For the other values, we can deconstruct the endpoint URL as follows: The endpoint URL is structured as follows: https://<deployment>.openai.azure.com/openai/deployments/<model_name>/<model_type>?api-version=<api_version> Example: https://openai-docusearch.openai.azure.com/openai/deployments/gpt-4o/chat/completions?api-version=2023-03-15-preview

For the example above, the values would be:

azure_endpoint: https://openai-docusearch.openai.azure.com
api_version: 2023-03-15-preview
azure_deployment: gpt-4o

1from promptflow.core import AzureOpenAIModelConfiguration
2judge_config = AzureOpenAIModelConfiguration(
3    azure_endpoint="https://openai-docusearch.openai.azure.com",
4    api_key="<api-key>",
5    api_version="2023-03-15-preview",
6    azure_deployment="gpt-4o",
7)

Finally we need to define the model endpoints of the models we want to evaluate. For each model you want to evaluate, we need two information:

The model api endpoint
The api key

If the models are deployed in Azure AI Studio, simply use the endpoint and api key from the deployment screen.
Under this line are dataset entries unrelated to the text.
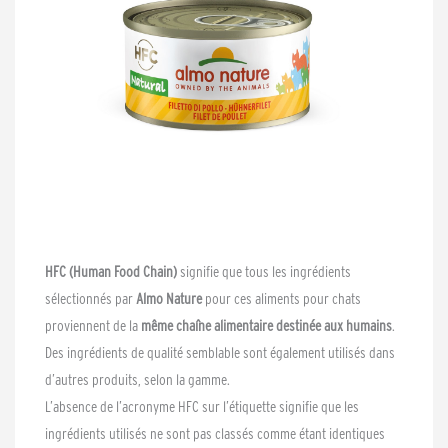
HFC (Human Food Chain)
signifie que tous les ingrédients
sélectionnés par
Almo Nature
pour ces aliments pour chats
proviennent de la
même chaîne alimentaire destinée aux humains
.
Des ingrédients de qualité semblable sont également utilisés dans
d’autres produits, selon la gamme.
L’absence de l’acronyme HFC sur l’étiquette signifie que les
ingrédients utilisés ne sont pas classés comme étant identiques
For other api providers, please refer to the respective documentation.

1gpt_4o = {
2    "api_endpoint": "https://openai-docusearch.openai.azure.com/openai/deployments/gpt-4o/chat/completions?api-version=2023-03-15-preview",
3    "api_key": "<api-key>"
4}
5
6gpt_35_turbo = {
7    "api_endpoint": "https://openai-docusearch.openai.azure.com/openai/deployments/gpt-35-turbo/chat/completions?api-version=2023-03-15-preview",
8    "api_key": "<api-key"
9}

Azure permissions for Prompt Flow

While it's not in the official documentation, Prompt Flow uploads your code, the sample data as well as the evaluation results to an Azure blob storage account which is automatically created when creating the project.

Also when provisioning the Azure AI Studio project, a service principal is created, with the same name as the project - blog in our example.

This service principal is then used to access the blob storage for file upload. By default it seems that it misses a critical permission/role, resulting in the following error:

1This request is not authorized to perform this operation using this permission.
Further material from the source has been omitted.